I'm not sure that I understand their reasoning at all. The 'low impedance path to earth' from a TN-C-S installation's neutral is all due to the supply's neutral conductor itself, and the same is also at least partially (possibly largely) true with TN-S. So why is the same not also true with a TT supply, even if it only supplies TT installations?

So much of the network is PME now, but let's examine the various non-PME options with the neutral earthed only at the supply transformer:

There's the typical older urban distribution system with separate earth provided by way of the cable armor to allow for a TN-S arrangement. According to the current thinking, the neutral does not need to be disconnected at the installation.

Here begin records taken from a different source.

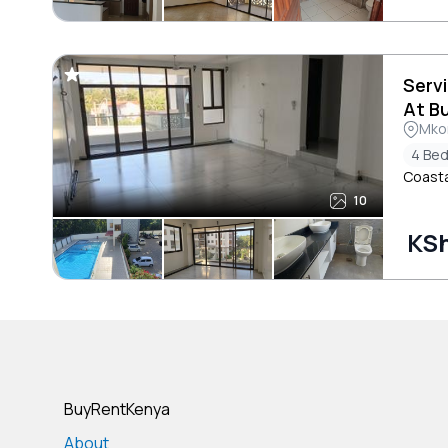
Serv
At B
Mkom
4 Be
Coasta
10
KSh
BuyRentKenya
About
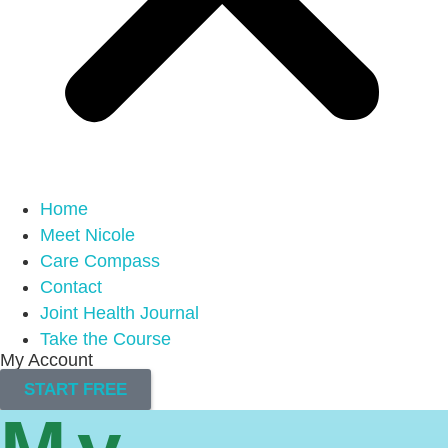
Home
Meet Nicole
Care Compass
Contact
Joint Health Journal
Take the Course
My Account
START FREE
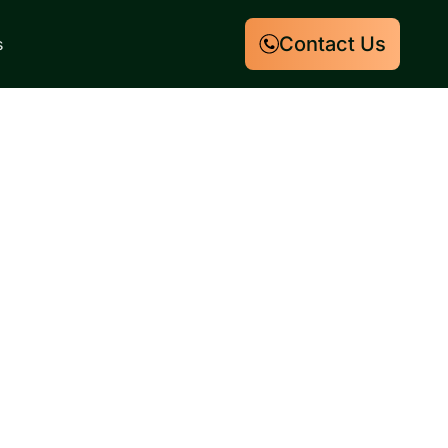
Contact Us
s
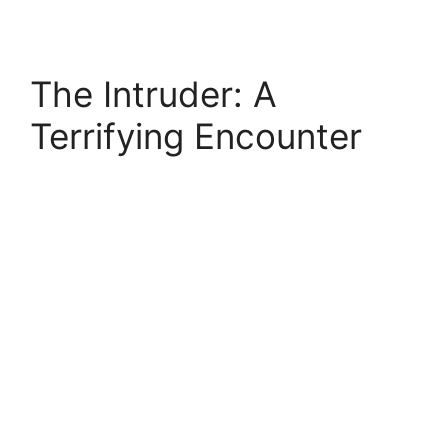
The Intruder: A
Terrifying Encounter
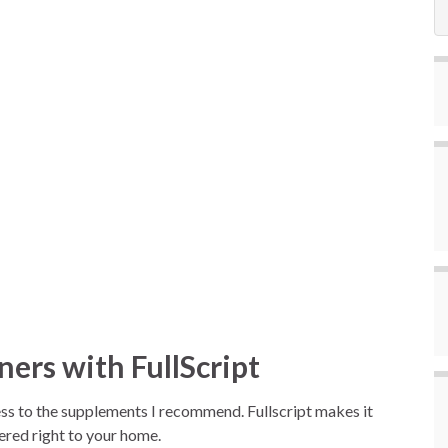
ers with FullScript
ccess to the supplements I recommend. Fullscript makes it
vered right to your home.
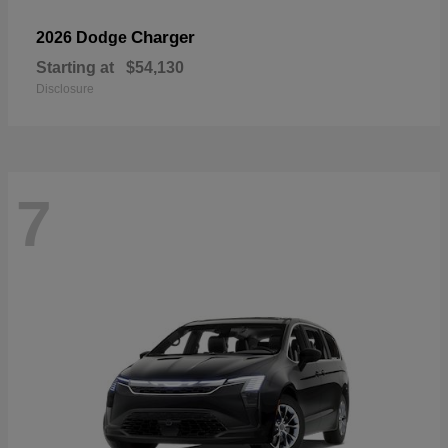
Charger
2026 Dodge
Starting at
$54,130
Disclosure
7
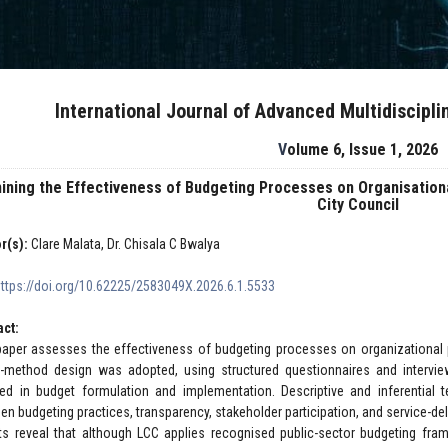
International Journal of Advanced Multidiscipl
Volume 6, Issue 1, 2026
ining the Effectiveness of Budgeting Processes on Organisation
City Council
r(s):
Clare Malata, Dr. Chisala C Bwalya
https://doi.org/10.62225/2583049X.2026.6.1.5533
act:
paper assesses the effectiveness of budgeting processes on organizational 
-method design was adopted, using structured questionnaires and interview
ved in budget formulation and implementation. Descriptive and inferential
en budgeting practices, transparency, stakeholder participation, and service-de
ts reveal that although LCC applies recognised public-sector budgeting fra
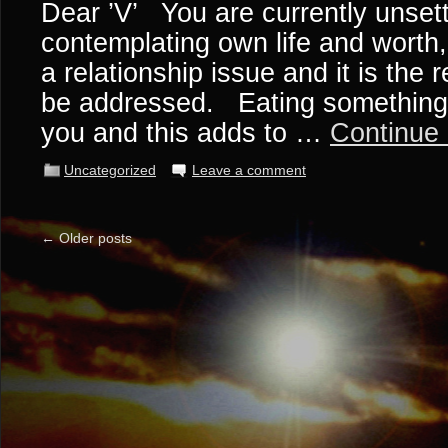
Dear ’V’ You are currently unset
contemplating own life and worth,
a relationship issue and it is the 
be addressed. Eating something 
you and this adds to …
Continue
Uncategorized
Leave a comment
←
Older posts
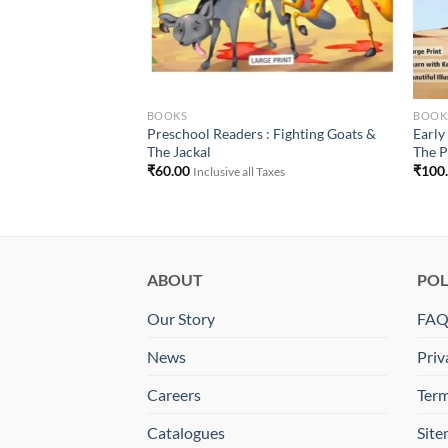
BOOKS
BOOK
Preschool Readers : Fighting Goats &
Earl
The Jackal
The P
 Taxes
₹
60.00
₹
100
Inclusive all Taxes
ABOUT
POL
Our Story
FA
News
Priv
Careers
Term
Catalogues
Sit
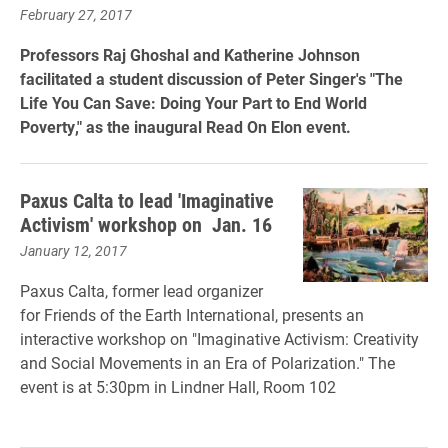
February 27, 2017
Professors Raj Ghoshal and Katherine Johnson
facilitated a student discussion of Peter Singer's
"The
Life You Can Save: Doing Your Part to End World
Poverty," as the inaugural Read On Elon event.
Paxus Calta to lead 'Imaginative
Activism' workshop on Jan. 16
January 12, 2017
Paxus Calta, former lead organizer
for Friends of the Earth International, presents an
interactive workshop on "Imaginative Activism: Creativity
and Social Movements in an Era of Polarization." The
event is at 5:30pm in Lindner Hall, Room 102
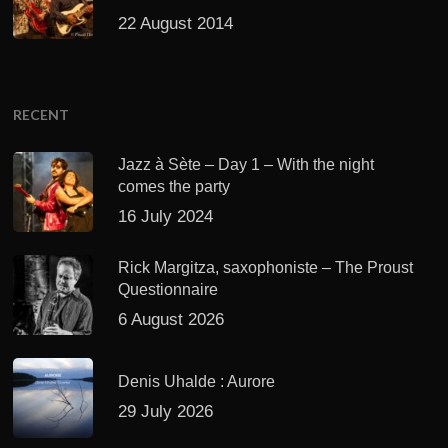
22 August 2014
RECENT
Jazz à Sète – Day 1 – With the night
comes the party
16 July 2024
Rick Margitza, saxophoniste – The Proust
Questionnaire
6 August 2026
Denis Uhalde : Aurore
29 July 2026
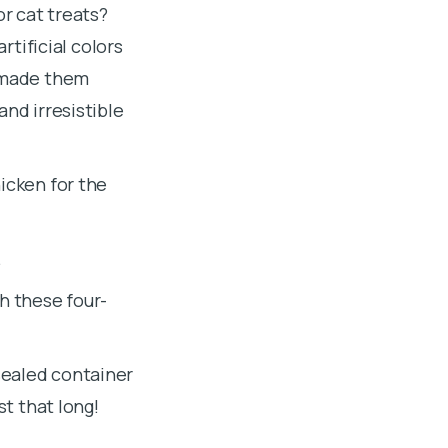
or cat treats?
rtificial colors
u made them
and irresistible
icken for the
.
h these four-
sealed container
st that long!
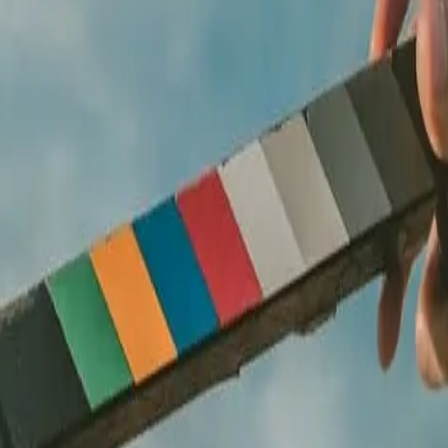
improvised on shoot day.
uction, then shoot with intention. Delivered in every format you need.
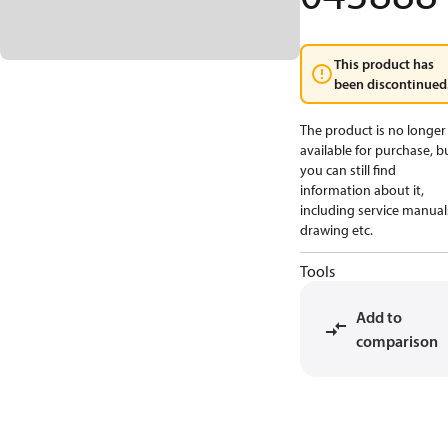
This product has
been discontinued
The product is no longer
available for purchase, b
you can still find
information about it,
including service manual
drawing etc.
Tools
Add to
comparison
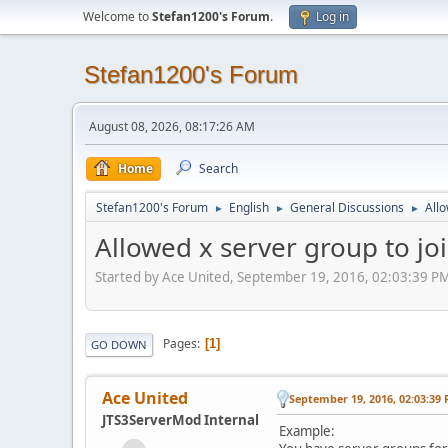
Welcome to
Stefan1200's Forum
.
Log in
Stefan1200's Forum
August 08, 2026, 08:17:26 AM
Home
Search
Stefan1200's Forum
English
General Discussions
Allo
►
►
►
Allowed x server group to jo
Started by Ace United, September 19, 2016, 02:03:39 P
Pages
1
GO DOWN
Ace United
September 19, 2016, 02:03:39
JTS3ServerMod Internal
Example:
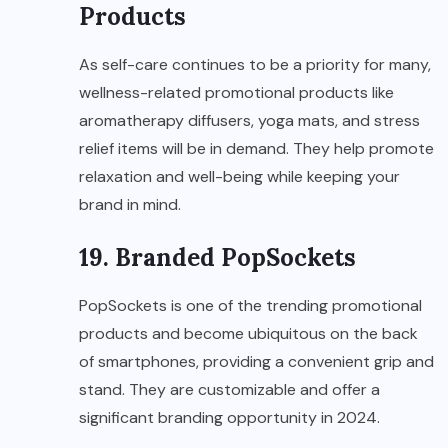
Products
As self-care continues to be a priority for many,
wellness-related promotional products like
aromatherapy diffusers, yoga mats, and stress
relief items will be in demand. They help promote
relaxation and well-being while keeping your
brand in mind.
19. Branded PopSockets
PopSockets is one of the trending promotional
products and become ubiquitous on the back
of smartphones, providing a convenient grip and
stand. They are customizable and offer a
significant branding opportunity in 2024.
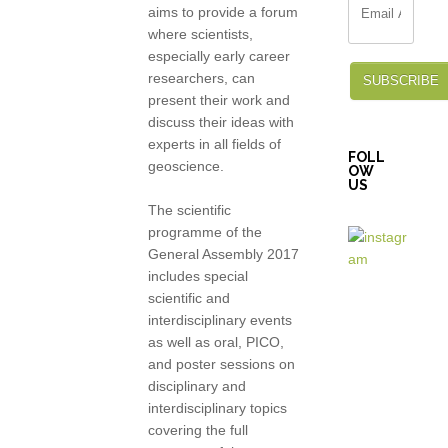
aims to provide a forum
where scientists,
especially early career
researchers, can
SUBSCRIBE
present their work and
discuss their ideas with
experts in all fields of
FOLL
geoscience.
OW
US
The scientific
programme of the
General Assembly 2017
includes special
scientific and
interdisciplinary events
as well as oral, PICO,
and poster sessions on
disciplinary and
interdisciplinary topics
covering the full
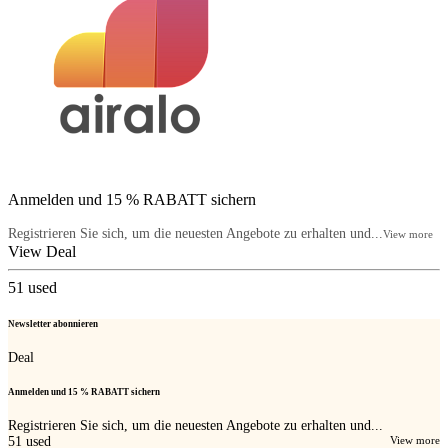
Anmelden und 15 % RABATT sichern
Registrieren Sie sich, um die neuesten Angebote zu erhalten und...
View more
View Deal
51
used
Newsletter abonnieren
Deal
Anmelden und 15 % RABATT sichern
Registrieren Sie sich, um die neuesten Angebote zu erhalten und...
51
used
View more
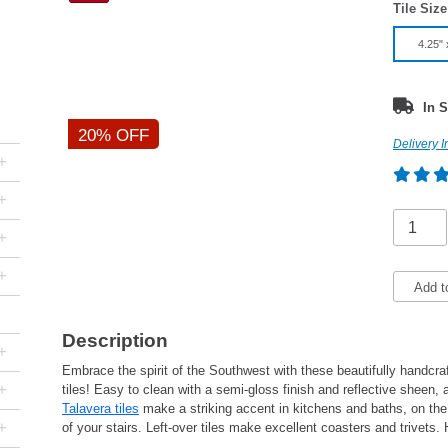
Tile Size
4.25" 
In S
20% OFF
Delivery I
+
+
+
+
Add t
Description
+
Embrace the spirit of the Southwest with these beautifully handcr
+
tiles! Easy to clean with a semi-gloss finish and reflective sheen,
Talavera tiles
make a striking accent in kitchens and baths, on the w
+
of your stairs. Left-over tiles make excellent coasters and trivet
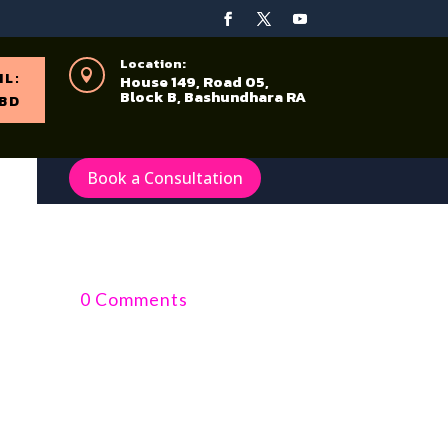
Location:

IL:
House 149, Road 05,
Block B, Bashundhara RA
BD
Book a Consultation
0 Comments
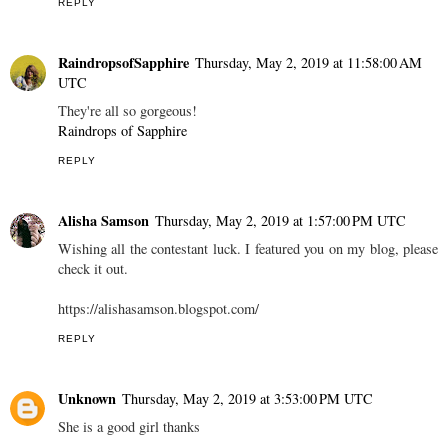
REPLY
RaindropsofSapphire
Thursday, May 2, 2019 at 11:58:00 AM
UTC
They're all so gorgeous!
Raindrops of Sapphire
REPLY
Alisha Samson
Thursday, May 2, 2019 at 1:57:00 PM UTC
Wishing all the contestant luck. I featured you on my blog, please
check it out.
https://alishasamson.blogspot.com/
REPLY
Unknown
Thursday, May 2, 2019 at 3:53:00 PM UTC
She is a good girl thanks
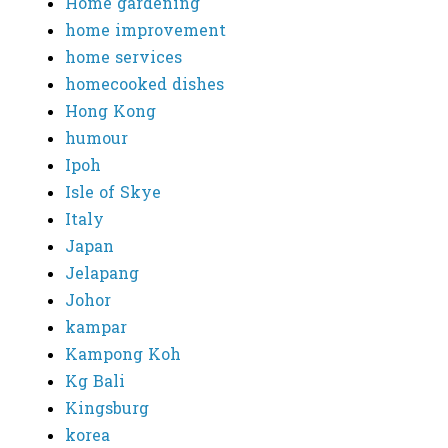
Home gardening
home improvement
home services
homecooked dishes
Hong Kong
humour
Ipoh
Isle of Skye
Italy
Japan
Jelapang
Johor
kampar
Kampong Koh
Kg Bali
Kingsburg
korea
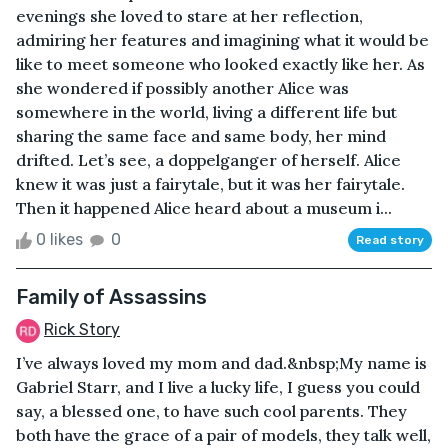
evenings she loved to stare at her reflection,
admiring her features and imagining what it would be
like to meet someone who looked exactly like her. As
she wondered if possibly another Alice was
somewhere in the world, living a different life but
sharing the same face and same body, her mind
drifted. Let’s see, a doppelganger of herself. Alice
knew it was just a fairytale, but it was her fairytale.
Then it happened Alice heard about a museum i...
0 likes
0
Read story
Family of Assassins
Rick Story
I’ve always loved my mom and dad.&nbsp;My name is
Gabriel Starr, and I live a lucky life, I guess you could
say, a blessed one, to have such cool parents. They
both have the grace of a pair of models, they talk well,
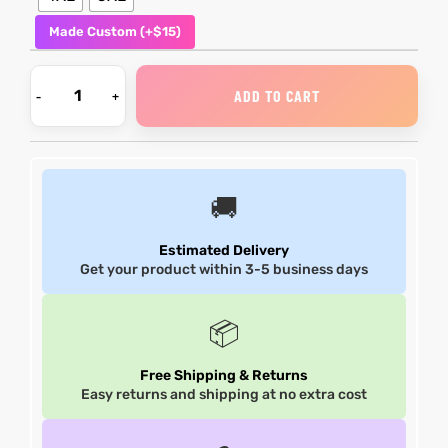
Made Custom (+$15)
shion
shion
lazer
Colle
lazer
Colle
ADD TO CART
 Jack
 Jack
rel
rel
🚚
Estimated Delivery
Get your product within 3-5 business days
el
el
📦
Free Shipping & Returns
Easy returns and shipping at no extra cost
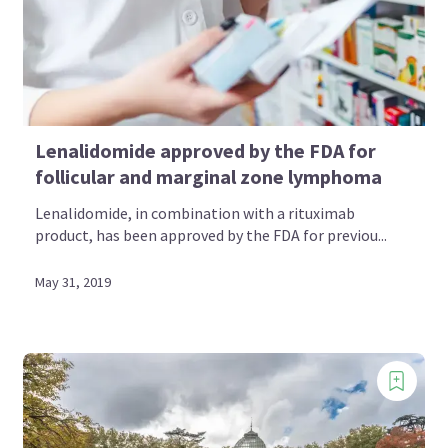
Lenalidomide approved by the FDA for
follicular and marginal zone lymphoma
Lenalidomide, in combination with a rituximab
product, has been approved by the FDA for previou...
May 31, 2019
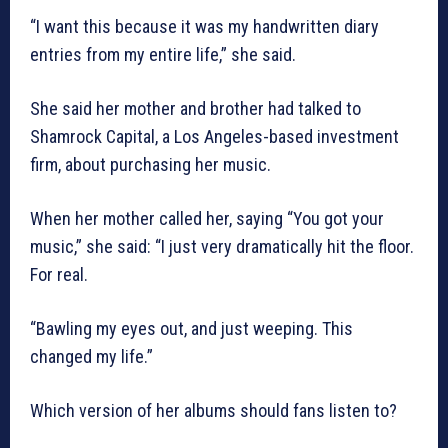
“I want this because it was my handwritten diary
entries from my entire life,” she said.
She said her mother and brother had talked to
Shamrock Capital, a Los Angeles-based investment
firm, about purchasing her music.
When her mother called her, saying “You got your
music,” she said: “I just very dramatically hit the floor.
For real.
“Bawling my eyes out, and just weeping. This
changed my life.”
Which version of her albums should fans listen to?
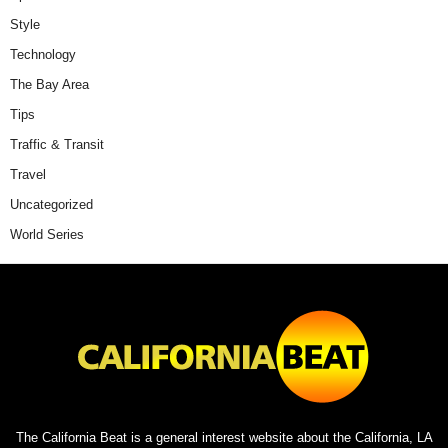
Style
Technology
The Bay Area
Tips
Traffic & Transit
Travel
Uncategorized
World Series
The California Beat is a general interest website about the California, LA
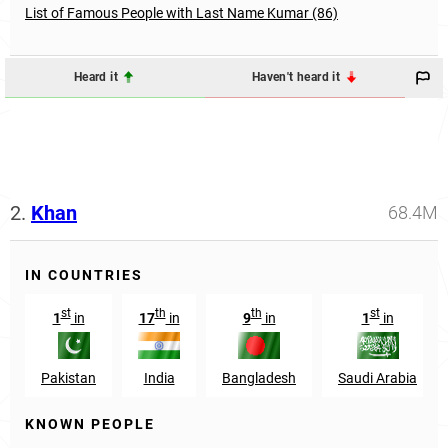
List of Famous People with Last Name Kumar (86)
Heard it
Haven't heard it
2.
Khan
68.4M
IN COUNTRIES
st
th
th
st
1
in
17
in
9
in
1
in
Pakistan
India
Bangladesh
Saudi Arabia
KNOWN PEOPLE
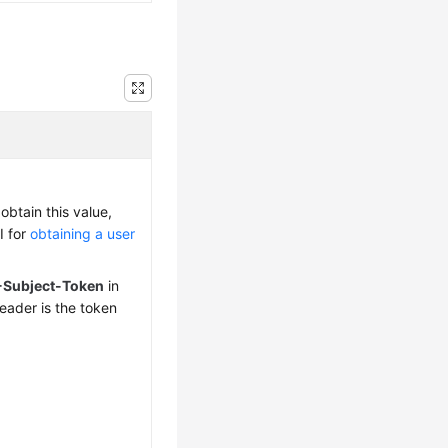
obtain this value,
I for
obtaining a user
-Subject-Token
in
eader is the token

But of course, although it's normal to use the supplied earth connection, it's quite possible to employ a TT system by installing an entirely independent earth rod for the house and making no connection to the supplier's provided earth. According to the current regs., this then means that the supply neutral needs to be disconnected along with the live conductor. But in both cases the neutral coming into the house is exactly the same. The same situation applies in the much rarer cases where a separate earth conductor is provided on overhead supplies to permit either a TN-S or a TT arrangement.

There the possibility of no PME and all installations having to be TT, as was once common in rural areas. If the supply neutral is still earthed only at the transformer, then it's effectively little different (in terms of what could happen to the neutral due to faults etc.) from the previous case. Yet the current thinking treats these differently by requiring the neutral to be disconnected in one case but not other other.

Then there is PME. The house installation could be connected to the network as TN-C-S, in which case the rules say that the neutral doesn't need to be disconnected. But don't use the supplier's earth provision to the neutral and use a local rod instead to make it TT, and then the neutral does need to be disconnected, even though it's exactly the same neutral from the same supply cable as you'd be using if you'd opted to go with TN-C-S.

And of course that's all on top of that long-standing 2-wire versus other types of service. If it's acceptable for the main switch to open just the live conductors of a 3-wire or 3-phase supply, with provision to isolate neutral by way of a separable link, then why isn't that just as acceptable for a simple 2-wire supply? Again, whether the supplying network is PME or not, or whether the installation is arranged to result in a TN or a TT system makes no difference to the fact that the incoming neutral to a 2-wire 240V house service is from exactly the same neutral on the lines outside which can be feeding a 3-wire 240/480V or 3-phase 240/415V service next door.

None of this makes a whole lot of sense!